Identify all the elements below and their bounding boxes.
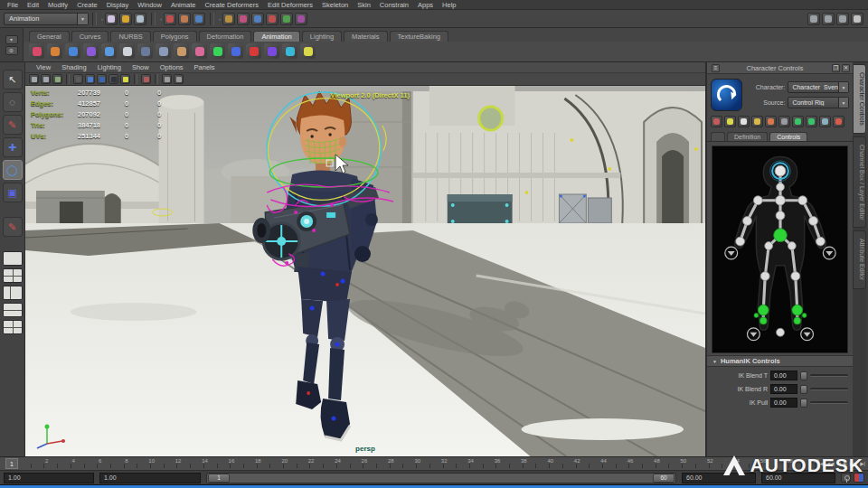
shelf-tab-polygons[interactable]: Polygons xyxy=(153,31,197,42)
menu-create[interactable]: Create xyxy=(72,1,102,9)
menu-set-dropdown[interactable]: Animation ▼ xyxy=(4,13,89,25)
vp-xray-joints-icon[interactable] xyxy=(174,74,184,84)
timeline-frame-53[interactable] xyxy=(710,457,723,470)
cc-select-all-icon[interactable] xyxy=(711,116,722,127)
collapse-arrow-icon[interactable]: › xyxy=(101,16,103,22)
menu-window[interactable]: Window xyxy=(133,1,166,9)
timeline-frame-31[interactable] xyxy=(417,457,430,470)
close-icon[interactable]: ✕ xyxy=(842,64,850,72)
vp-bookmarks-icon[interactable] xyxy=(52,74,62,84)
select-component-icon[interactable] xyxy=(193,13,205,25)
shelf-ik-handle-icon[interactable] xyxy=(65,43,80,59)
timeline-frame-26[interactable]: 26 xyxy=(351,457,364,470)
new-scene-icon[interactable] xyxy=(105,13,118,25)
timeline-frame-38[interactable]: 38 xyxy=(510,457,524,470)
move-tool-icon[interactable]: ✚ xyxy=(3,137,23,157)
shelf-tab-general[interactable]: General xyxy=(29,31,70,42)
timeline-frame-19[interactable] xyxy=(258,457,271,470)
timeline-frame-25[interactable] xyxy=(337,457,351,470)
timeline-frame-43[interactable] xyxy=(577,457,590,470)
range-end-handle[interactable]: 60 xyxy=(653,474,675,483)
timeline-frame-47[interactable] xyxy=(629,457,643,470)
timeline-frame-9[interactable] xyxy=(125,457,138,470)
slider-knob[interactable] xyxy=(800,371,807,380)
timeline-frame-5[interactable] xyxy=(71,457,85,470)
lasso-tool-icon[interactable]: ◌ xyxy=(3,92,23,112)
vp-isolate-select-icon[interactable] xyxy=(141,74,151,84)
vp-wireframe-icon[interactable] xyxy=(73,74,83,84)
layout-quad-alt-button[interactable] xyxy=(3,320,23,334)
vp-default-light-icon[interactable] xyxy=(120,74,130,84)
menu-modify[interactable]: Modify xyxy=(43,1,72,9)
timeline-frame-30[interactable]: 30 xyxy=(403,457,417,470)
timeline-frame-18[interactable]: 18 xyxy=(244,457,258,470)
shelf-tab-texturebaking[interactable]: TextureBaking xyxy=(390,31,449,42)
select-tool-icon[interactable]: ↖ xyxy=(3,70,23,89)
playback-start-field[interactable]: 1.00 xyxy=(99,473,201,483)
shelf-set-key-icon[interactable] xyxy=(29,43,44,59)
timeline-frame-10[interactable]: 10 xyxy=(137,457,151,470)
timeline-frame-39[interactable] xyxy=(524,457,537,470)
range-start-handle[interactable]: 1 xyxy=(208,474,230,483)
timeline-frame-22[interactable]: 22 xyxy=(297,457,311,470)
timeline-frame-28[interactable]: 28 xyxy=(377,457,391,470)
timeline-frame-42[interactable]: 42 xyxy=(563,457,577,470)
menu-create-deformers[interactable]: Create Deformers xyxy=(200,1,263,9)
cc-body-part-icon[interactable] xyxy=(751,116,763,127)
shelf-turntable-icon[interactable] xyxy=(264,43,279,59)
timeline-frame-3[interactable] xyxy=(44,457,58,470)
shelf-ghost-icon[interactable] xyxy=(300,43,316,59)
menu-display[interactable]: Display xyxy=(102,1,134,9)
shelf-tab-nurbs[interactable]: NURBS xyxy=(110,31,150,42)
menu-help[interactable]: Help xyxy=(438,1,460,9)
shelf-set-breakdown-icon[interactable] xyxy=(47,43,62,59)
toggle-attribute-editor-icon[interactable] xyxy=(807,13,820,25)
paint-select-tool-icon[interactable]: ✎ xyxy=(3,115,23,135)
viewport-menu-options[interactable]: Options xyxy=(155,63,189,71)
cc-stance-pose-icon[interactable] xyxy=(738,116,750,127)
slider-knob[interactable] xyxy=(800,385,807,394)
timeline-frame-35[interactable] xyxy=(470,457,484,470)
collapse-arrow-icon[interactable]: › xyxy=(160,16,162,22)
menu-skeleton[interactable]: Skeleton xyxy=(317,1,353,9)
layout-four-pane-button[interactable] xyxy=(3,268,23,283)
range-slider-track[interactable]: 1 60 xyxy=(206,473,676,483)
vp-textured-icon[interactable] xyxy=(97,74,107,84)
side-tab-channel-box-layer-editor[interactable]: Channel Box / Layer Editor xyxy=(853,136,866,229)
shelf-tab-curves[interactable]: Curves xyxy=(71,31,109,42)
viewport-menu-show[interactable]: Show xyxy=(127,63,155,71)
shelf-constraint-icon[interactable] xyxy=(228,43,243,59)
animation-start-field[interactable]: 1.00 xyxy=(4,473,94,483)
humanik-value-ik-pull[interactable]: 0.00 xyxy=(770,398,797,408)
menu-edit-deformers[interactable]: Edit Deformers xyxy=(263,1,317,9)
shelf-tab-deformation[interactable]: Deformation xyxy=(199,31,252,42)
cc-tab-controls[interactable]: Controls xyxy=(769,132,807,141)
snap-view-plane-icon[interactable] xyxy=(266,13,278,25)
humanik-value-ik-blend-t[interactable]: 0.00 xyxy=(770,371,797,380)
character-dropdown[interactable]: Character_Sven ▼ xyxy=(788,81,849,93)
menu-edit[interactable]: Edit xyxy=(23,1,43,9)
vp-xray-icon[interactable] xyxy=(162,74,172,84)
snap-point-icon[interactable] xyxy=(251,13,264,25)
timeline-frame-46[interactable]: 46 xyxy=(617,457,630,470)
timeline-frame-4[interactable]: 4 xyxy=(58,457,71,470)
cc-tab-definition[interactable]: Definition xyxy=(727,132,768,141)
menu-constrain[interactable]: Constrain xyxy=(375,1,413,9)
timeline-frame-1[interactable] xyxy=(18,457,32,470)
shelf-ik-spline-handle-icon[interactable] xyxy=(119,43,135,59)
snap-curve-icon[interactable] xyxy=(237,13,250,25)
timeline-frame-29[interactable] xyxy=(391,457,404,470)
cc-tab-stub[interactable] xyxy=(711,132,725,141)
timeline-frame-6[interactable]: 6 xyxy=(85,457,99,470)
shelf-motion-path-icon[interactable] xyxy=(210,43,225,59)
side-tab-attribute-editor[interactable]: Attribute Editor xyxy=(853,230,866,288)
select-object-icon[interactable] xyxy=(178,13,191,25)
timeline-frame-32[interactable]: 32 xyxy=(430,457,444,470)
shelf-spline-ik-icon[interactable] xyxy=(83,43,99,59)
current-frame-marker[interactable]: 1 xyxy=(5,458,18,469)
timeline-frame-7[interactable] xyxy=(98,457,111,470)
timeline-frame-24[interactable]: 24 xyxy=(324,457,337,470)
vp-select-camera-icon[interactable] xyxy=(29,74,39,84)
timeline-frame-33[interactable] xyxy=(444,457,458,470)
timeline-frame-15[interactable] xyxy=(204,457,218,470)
...
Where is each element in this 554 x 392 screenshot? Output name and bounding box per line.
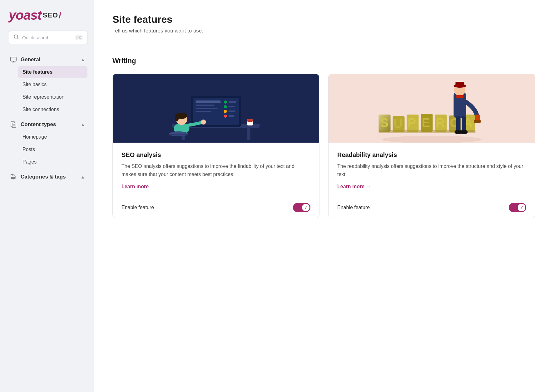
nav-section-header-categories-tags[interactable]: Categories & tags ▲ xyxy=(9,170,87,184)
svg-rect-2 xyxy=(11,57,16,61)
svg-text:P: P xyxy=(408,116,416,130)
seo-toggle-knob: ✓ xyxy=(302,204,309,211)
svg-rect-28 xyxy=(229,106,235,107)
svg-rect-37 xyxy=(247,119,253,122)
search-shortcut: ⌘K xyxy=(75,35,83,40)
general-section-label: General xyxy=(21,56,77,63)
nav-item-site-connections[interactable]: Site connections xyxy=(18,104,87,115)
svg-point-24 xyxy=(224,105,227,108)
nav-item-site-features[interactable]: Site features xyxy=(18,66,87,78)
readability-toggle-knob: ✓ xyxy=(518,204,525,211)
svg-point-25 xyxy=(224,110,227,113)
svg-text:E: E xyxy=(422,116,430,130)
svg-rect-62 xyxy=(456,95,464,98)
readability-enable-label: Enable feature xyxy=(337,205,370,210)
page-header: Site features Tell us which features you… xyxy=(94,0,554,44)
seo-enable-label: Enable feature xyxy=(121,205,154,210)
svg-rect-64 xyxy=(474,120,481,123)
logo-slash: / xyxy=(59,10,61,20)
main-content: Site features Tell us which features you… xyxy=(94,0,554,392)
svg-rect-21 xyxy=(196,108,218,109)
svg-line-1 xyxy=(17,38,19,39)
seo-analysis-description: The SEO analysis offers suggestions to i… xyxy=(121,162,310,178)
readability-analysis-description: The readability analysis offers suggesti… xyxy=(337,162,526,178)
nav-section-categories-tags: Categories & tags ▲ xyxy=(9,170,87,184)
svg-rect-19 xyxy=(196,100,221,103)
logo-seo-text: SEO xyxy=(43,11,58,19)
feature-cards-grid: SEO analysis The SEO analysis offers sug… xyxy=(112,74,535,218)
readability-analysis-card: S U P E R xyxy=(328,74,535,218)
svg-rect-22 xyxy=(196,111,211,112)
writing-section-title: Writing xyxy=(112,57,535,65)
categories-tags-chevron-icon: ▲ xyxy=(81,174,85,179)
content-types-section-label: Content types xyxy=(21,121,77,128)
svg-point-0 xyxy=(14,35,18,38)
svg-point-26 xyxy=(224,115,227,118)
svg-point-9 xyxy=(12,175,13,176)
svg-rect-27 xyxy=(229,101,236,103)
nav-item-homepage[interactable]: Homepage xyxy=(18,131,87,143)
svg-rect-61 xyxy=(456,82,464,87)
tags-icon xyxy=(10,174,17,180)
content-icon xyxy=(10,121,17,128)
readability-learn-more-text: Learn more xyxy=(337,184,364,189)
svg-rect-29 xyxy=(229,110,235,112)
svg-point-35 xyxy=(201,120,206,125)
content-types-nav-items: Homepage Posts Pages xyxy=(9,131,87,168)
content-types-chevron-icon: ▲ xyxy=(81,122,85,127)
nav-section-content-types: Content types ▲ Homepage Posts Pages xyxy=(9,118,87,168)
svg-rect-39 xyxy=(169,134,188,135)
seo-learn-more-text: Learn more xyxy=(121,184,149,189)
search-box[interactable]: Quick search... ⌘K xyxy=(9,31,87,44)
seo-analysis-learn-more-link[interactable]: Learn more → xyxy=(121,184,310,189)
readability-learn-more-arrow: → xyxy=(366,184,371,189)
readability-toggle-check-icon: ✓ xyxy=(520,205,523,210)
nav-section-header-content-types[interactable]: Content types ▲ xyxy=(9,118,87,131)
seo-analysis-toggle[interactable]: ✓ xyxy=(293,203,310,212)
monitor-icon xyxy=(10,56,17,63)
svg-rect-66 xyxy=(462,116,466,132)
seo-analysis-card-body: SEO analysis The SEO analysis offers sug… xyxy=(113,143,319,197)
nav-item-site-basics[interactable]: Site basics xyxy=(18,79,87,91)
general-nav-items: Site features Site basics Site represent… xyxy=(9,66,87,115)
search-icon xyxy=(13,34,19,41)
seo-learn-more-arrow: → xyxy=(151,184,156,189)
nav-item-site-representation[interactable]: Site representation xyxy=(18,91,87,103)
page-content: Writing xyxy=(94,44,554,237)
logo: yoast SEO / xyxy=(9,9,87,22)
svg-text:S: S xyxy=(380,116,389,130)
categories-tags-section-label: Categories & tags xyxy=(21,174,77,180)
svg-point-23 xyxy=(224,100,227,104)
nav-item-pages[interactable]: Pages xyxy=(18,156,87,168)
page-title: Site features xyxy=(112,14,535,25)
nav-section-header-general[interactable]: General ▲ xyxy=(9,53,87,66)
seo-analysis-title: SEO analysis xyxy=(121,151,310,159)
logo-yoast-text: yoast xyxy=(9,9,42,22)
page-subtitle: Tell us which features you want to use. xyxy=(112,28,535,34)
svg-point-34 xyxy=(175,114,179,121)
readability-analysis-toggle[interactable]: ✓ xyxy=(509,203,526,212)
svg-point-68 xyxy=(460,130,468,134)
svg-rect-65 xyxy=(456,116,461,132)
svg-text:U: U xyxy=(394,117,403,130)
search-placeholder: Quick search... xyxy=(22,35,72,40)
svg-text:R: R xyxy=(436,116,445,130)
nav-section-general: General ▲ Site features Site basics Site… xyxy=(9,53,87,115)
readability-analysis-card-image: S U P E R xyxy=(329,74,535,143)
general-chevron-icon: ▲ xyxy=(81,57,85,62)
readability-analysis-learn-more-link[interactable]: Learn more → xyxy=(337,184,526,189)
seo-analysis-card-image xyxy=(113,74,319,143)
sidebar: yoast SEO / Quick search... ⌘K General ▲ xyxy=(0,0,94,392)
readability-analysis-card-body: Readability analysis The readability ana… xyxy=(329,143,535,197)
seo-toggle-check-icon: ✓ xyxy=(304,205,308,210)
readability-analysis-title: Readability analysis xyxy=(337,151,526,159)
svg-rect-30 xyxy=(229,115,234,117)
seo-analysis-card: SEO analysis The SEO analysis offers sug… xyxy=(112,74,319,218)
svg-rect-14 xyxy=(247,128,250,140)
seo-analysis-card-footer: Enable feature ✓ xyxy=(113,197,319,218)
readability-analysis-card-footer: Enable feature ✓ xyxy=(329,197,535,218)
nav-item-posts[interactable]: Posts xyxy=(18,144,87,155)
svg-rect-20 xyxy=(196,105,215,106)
==
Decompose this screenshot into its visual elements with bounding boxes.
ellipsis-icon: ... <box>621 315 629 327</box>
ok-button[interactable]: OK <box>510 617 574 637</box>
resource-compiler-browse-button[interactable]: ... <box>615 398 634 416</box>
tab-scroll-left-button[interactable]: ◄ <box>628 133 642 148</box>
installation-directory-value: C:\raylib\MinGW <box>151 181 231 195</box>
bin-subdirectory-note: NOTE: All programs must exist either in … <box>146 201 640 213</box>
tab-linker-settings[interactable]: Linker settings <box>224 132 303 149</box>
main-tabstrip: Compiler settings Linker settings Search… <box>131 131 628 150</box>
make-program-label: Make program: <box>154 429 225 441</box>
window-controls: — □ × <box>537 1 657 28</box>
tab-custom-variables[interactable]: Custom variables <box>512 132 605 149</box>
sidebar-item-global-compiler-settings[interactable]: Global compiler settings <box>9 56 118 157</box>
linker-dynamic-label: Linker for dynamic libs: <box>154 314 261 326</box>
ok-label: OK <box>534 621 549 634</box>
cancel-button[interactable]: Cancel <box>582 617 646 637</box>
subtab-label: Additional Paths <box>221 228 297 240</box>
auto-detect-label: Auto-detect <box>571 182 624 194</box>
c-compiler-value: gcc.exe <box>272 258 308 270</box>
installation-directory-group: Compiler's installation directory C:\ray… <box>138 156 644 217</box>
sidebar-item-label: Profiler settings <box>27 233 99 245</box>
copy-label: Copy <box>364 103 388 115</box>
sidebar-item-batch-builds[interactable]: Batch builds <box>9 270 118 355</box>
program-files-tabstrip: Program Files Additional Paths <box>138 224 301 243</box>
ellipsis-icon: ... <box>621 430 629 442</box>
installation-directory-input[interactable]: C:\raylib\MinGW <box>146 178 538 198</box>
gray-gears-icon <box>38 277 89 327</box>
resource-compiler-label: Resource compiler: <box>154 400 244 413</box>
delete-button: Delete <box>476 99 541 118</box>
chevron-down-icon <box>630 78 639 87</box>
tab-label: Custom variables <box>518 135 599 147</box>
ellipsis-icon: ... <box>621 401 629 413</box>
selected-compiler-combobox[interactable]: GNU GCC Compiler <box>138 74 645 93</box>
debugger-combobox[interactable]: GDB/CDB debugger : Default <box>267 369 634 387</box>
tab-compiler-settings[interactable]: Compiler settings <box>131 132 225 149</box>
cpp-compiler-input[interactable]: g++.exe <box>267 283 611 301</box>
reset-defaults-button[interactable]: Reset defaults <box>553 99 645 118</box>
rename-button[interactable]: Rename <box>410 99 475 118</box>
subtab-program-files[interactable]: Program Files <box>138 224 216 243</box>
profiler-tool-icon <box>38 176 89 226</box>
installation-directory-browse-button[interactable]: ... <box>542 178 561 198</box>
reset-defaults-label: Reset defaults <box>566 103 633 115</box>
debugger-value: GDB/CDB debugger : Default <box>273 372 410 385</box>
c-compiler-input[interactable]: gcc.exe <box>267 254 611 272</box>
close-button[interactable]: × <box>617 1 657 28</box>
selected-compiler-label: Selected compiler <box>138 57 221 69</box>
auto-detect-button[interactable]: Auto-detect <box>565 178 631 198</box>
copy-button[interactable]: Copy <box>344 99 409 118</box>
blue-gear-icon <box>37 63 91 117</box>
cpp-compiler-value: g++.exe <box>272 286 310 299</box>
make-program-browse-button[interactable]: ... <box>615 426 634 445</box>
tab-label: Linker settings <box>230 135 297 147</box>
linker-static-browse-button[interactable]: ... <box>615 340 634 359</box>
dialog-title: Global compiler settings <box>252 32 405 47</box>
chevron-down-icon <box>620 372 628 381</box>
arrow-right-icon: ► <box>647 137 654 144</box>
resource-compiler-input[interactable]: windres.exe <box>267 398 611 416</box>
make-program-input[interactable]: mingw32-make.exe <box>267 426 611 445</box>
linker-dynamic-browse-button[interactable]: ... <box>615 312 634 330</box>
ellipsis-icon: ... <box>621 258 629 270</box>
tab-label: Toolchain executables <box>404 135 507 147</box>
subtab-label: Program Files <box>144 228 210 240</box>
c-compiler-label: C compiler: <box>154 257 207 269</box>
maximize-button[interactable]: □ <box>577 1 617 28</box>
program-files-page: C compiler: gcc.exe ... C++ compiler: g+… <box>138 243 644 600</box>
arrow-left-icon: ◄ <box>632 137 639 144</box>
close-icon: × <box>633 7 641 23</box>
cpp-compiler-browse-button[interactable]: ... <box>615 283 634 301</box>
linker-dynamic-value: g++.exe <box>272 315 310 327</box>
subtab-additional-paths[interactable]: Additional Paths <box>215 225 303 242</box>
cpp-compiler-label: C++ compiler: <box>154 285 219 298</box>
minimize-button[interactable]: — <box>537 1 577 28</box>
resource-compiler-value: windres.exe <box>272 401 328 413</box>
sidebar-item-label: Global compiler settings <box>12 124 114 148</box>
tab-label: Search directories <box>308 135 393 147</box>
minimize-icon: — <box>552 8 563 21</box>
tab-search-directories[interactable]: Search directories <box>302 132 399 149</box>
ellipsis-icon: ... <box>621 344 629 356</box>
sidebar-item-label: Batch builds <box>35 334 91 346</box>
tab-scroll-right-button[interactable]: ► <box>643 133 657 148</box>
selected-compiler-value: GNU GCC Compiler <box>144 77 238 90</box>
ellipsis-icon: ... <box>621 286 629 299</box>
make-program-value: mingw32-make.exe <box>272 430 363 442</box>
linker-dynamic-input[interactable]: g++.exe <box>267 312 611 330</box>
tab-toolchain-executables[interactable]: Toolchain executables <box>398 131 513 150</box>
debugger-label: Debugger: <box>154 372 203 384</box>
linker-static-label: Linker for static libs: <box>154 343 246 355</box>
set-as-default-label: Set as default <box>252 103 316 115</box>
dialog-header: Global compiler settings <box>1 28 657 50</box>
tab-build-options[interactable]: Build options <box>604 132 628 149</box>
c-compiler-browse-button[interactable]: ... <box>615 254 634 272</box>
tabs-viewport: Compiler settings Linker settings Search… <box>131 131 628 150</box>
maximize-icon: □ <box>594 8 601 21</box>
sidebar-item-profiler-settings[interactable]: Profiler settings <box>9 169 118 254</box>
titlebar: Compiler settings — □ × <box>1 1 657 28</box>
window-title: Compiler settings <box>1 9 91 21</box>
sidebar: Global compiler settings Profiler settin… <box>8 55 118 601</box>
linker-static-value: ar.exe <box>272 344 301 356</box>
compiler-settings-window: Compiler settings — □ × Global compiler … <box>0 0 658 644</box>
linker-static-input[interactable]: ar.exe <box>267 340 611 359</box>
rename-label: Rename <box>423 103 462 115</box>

REQUIREMENT ▸
In the lines above, spot each one that contains the word "Paths" and copy it.

ANSWER ▸
subtab-label: Additional Paths <box>221 228 297 240</box>
program-files-tabstrip: Program Files Additional Paths <box>138 224 301 243</box>
subtab-additional-paths[interactable]: Additional Paths <box>215 225 303 242</box>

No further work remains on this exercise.